═════ PROVIDED ENTRIES
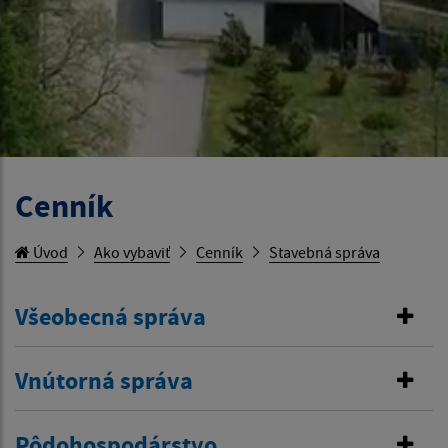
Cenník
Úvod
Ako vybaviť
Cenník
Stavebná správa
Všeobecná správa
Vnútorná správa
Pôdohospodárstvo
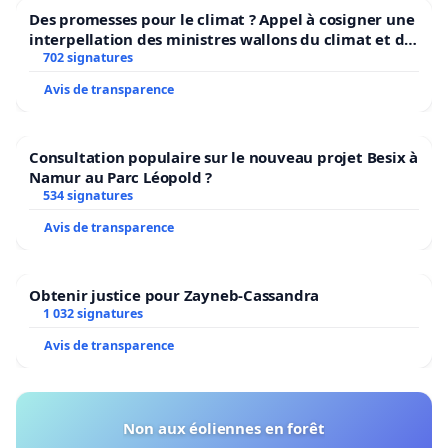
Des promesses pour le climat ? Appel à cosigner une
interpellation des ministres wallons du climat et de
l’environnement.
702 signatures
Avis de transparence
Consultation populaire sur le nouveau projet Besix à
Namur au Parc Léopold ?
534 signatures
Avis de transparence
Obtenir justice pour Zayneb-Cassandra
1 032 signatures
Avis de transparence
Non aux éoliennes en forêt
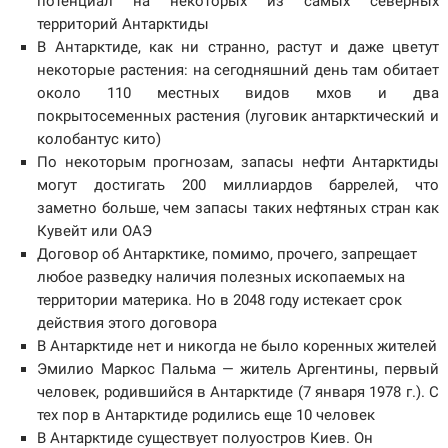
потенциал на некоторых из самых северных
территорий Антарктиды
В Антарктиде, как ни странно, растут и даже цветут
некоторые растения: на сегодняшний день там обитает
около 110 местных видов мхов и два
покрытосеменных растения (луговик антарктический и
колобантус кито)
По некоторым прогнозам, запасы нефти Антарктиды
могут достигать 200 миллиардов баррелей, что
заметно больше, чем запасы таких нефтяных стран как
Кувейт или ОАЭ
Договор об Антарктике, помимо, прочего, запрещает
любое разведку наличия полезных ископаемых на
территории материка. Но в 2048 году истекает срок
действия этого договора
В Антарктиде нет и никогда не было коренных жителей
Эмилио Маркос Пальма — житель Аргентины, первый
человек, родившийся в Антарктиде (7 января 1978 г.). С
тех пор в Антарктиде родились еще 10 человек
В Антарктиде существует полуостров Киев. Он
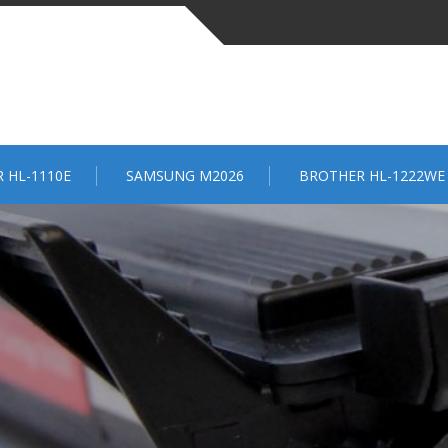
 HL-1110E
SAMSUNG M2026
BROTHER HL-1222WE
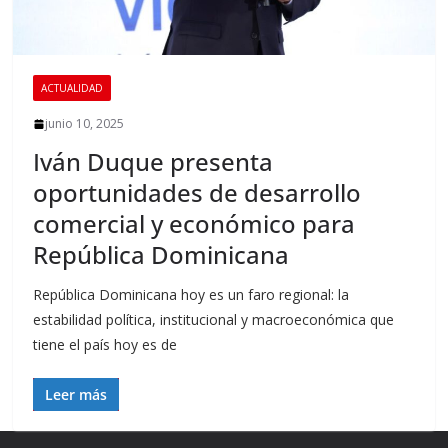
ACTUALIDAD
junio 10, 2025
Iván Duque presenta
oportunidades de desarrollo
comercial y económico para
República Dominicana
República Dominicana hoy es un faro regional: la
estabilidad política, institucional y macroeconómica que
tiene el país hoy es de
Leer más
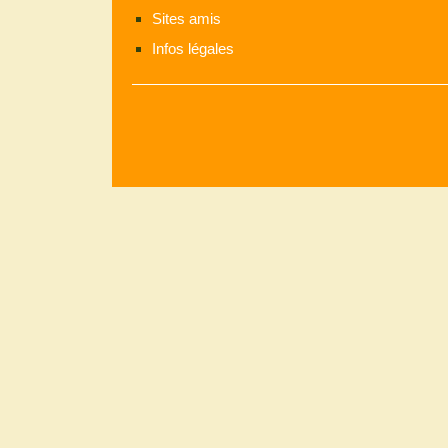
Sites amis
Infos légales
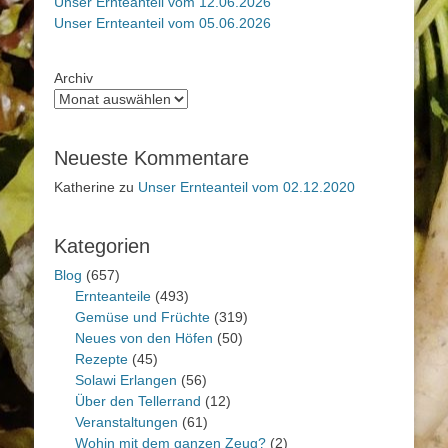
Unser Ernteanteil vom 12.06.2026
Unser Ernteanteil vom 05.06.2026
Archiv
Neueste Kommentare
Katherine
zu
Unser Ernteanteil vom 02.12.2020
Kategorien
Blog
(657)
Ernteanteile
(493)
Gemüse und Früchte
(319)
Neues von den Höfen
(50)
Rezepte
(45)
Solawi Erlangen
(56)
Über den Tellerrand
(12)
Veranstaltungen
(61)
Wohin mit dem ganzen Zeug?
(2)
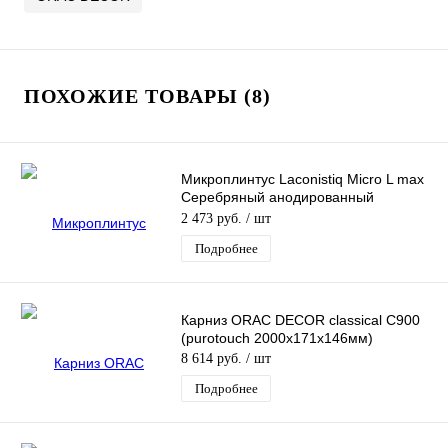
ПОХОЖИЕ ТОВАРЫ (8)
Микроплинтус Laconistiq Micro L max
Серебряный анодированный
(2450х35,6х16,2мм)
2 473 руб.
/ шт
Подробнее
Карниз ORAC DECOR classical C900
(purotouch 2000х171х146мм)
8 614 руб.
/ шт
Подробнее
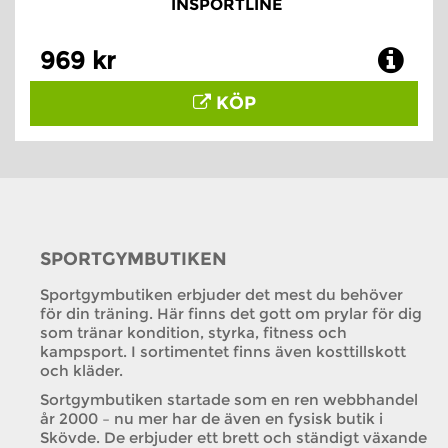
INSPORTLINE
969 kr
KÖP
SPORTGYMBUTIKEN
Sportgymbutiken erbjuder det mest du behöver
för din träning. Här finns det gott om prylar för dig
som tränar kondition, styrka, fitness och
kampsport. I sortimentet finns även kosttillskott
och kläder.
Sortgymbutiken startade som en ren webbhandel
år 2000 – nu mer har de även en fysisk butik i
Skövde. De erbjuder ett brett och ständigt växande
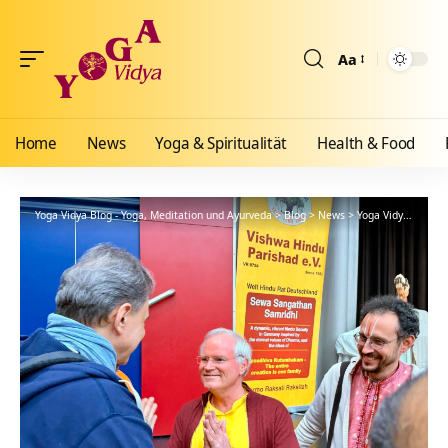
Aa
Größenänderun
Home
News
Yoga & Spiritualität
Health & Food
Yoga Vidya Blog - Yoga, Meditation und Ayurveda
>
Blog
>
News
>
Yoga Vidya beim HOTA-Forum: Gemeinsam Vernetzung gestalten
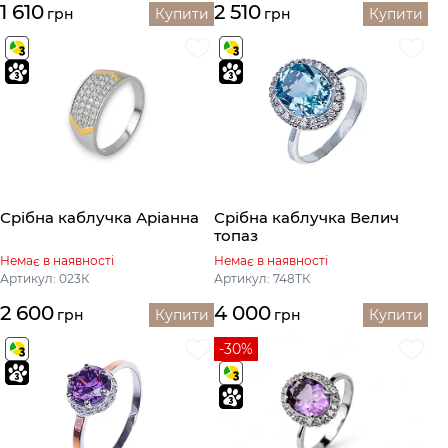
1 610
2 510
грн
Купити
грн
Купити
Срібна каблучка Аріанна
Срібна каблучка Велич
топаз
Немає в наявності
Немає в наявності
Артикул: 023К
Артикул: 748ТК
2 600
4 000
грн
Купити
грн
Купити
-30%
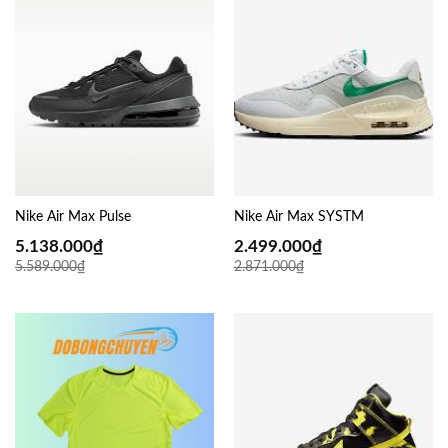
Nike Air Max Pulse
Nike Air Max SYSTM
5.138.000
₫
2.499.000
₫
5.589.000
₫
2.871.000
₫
══════════
# WHAT YOU HAVE TO DO
Go back to the line containing "Wohin mit dem ganzen Zeug?" and output it and every line after it through the end of the records, exactly, but not the pictures.

# RESULT OF THE TASK
Wohin mit dem ganzen Zeug?
(2)
ПОХОЖИЕ ТОВАРЫ (8)
Микроплинтус Laconistiq Micro L max
Серебряный анодированный
(2450х35,6х16,2мм)
2 473 руб.
/ шт
Подробнее
Карниз ORAC DECOR classical C900
(purotouch 2000х171х146мм)
8 614 руб.
/ шт
Подробнее
INSPORTLINE
969 kr
KÖP
SPORTGYMBUTIKEN
Sportgymbutiken erbjuder det mest du behöver
för din träning. Här finns det gott om prylar för dig
som tränar kondition, styrka, fitness och
kampsport. I sortimentet finns även kosttillskott
och kläder.
Sortgymbutiken startade som en ren webbhandel
år 2000 – nu mer har de även en fysisk butik i
Skövde. De erbjuder ett brett och ständigt växande
Aa
Größenänderun
Home
News
Yoga & Spiritualität
Health & Food
Yoga Vidya Blog - Yoga, Meditation und Ayurveda
>
Blog
>
News
>
Yoga Vidya beim HOTA-Forum: Gemeinsam Vernetzung gestalten
1 610
2 510
грн
Купити
грн
Купити
Срібна каблучка Аріанна
Срібна каблучка Велич
топаз
Немає в наявності
Немає в наявності
Артикул: 023К
Артикул: 748ТК
2 600
4 000
грн
Купити
грн
Купити
-30%
Nike Air Max Pulse
Nike Air Max SYSTM
5.138.000
₫
2.499.000
₫
5.589.000
₫
2.871.000
₫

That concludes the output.